Love Actually revisited as Leo Varadkar opts for 'Ireland first'
It appears Leo Varadkar has been bingeing on his Love Actually DVD again.
Towards the end of the movie there's a scene where the British Prime Minister (Hugh Grant) and the US president (Billy Bob Thornton) hold a joint press conference to convince people that relations between the two countries are top notch.
A smarmy Thornton confidently tells reporters "our special relationship is still very special", but Grant stuns the room by interjecting that he fears "this has become a bad relationship".
"A relationship based on the president taking exactly what he wants and casually ignoring all those things that really matter to Britain. We may be a small country but we're a great one too," he says.
The parallels to the new Taoiseach's performance yesterday are striking.
There was no joint press briefing but Mr Varadkar played the role of Grant with aplomb. His message was that the Republic of Ireland might be a small country but he won't bend to Brexiteer bullies.

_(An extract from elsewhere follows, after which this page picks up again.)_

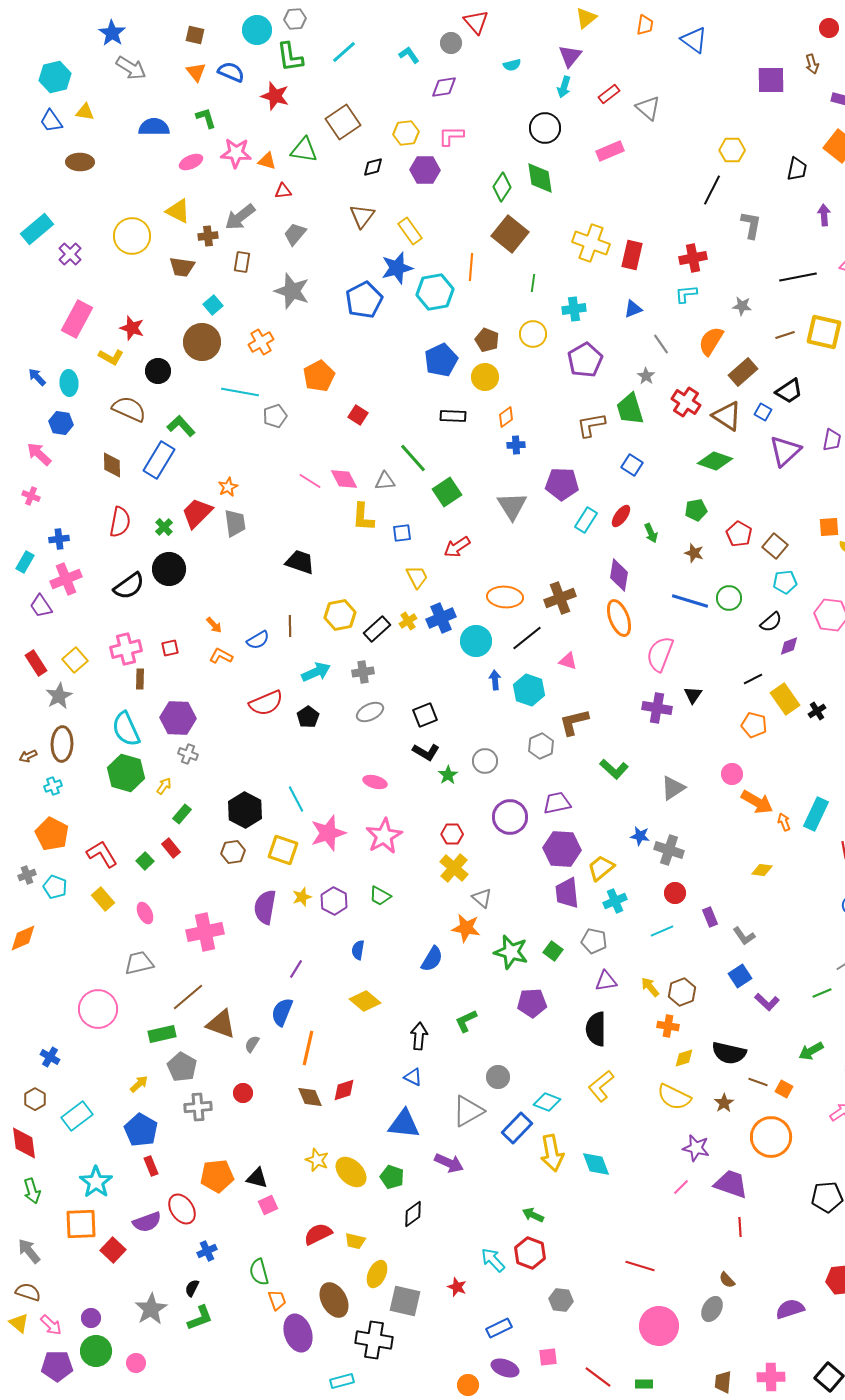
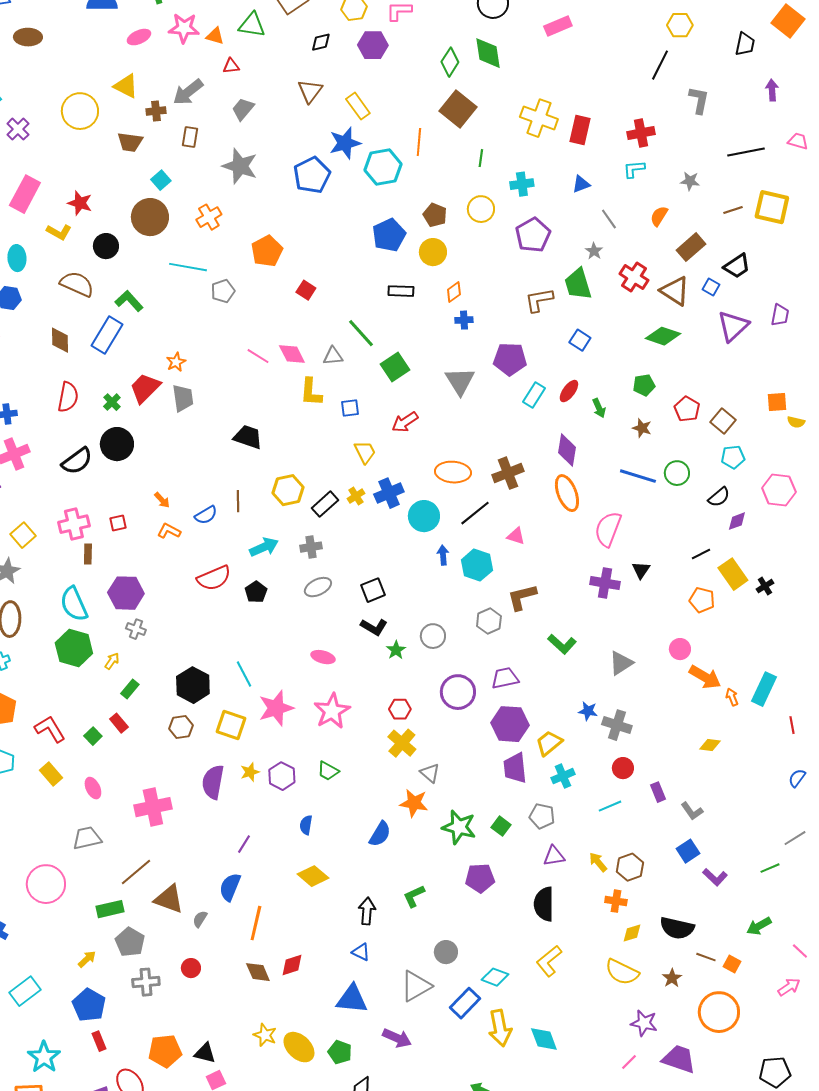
orange semicircle: (711, 341) -> (659, 216), size x0.7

He invited political correspondents to Government Buildings for an hour-long briefing on his plans for the months ahead.
Standing at a podium he breezed through questions on a range of matters, but when it came to Brexit there was a noticeable change of tone.
For some reason the UK media yesterday picked up on comments made by Irish Foreign Affairs Minister Simon Coveney last month in which he indicated that a 'smart Border' based on technology would not be a runner for the Irish Government.
As the story grew legs, Mr Coveney conferred with the Taoiseach to ensure they were on the same page. Mr Varadkar assured him they were and that he would be setting out the position in no uncertain terms.
While Enda Kenny had played along with Theresa May's friendly photocalls, the time had come to lay Ireland's cards on the table.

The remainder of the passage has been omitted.